↓

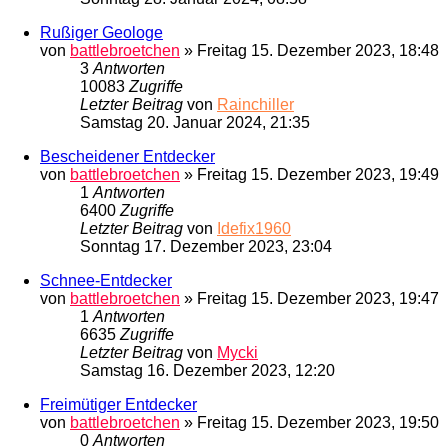
Rußiger Geologe
von
battlebroetchen
»
Freitag 15. Dezember 2023, 18:48
3
Antworten
10083
Zugriffe
Letzter Beitrag
von
Rainchiller
Samstag 20. Januar 2024, 21:35
Bescheidener Entdecker
von
battlebroetchen
»
Freitag 15. Dezember 2023, 19:49
1
Antworten
6400
Zugriffe
Letzter Beitrag
von
Idefix1960
Sonntag 17. Dezember 2023, 23:04
Schnee-Entdecker
von
battlebroetchen
»
Freitag 15. Dezember 2023, 19:47
1
Antworten
6635
Zugriffe
Letzter Beitrag
von
Mycki
Samstag 16. Dezember 2023, 12:20
Freimütiger Entdecker
von
battlebroetchen
»
Freitag 15. Dezember 2023, 19:50
0
Antworten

↑

EXERCISE BRIEF: Please copy out the entries above exactly as they appear, but skip their images.

TASK RESULT:
Rußiger Geologe
von
battlebroetchen
»
Freitag 15. Dezember 2023, 18:48
3
Antworten
10083
Zugriffe
Letzter Beitrag
von
Rainchiller
Samstag 20. Januar 2024, 21:35
Bescheidener Entdecker
von
battlebroetchen
»
Freitag 15. Dezember 2023, 19:49
1
Antworten
6400
Zugriffe
Letzter Beitrag
von
Idefix1960
Sonntag 17. Dezember 2023, 23:04
Schnee-Entdecker
von
battlebroetchen
»
Freitag 15. Dezember 2023, 19:47
1
Antworten
6635
Zugriffe
Letzter Beitrag
von
Mycki
Samstag 16. Dezember 2023, 12:20
Freimütiger Entdecker
von
battlebroetchen
»
Freitag 15. Dezember 2023, 19:50
0
Antworten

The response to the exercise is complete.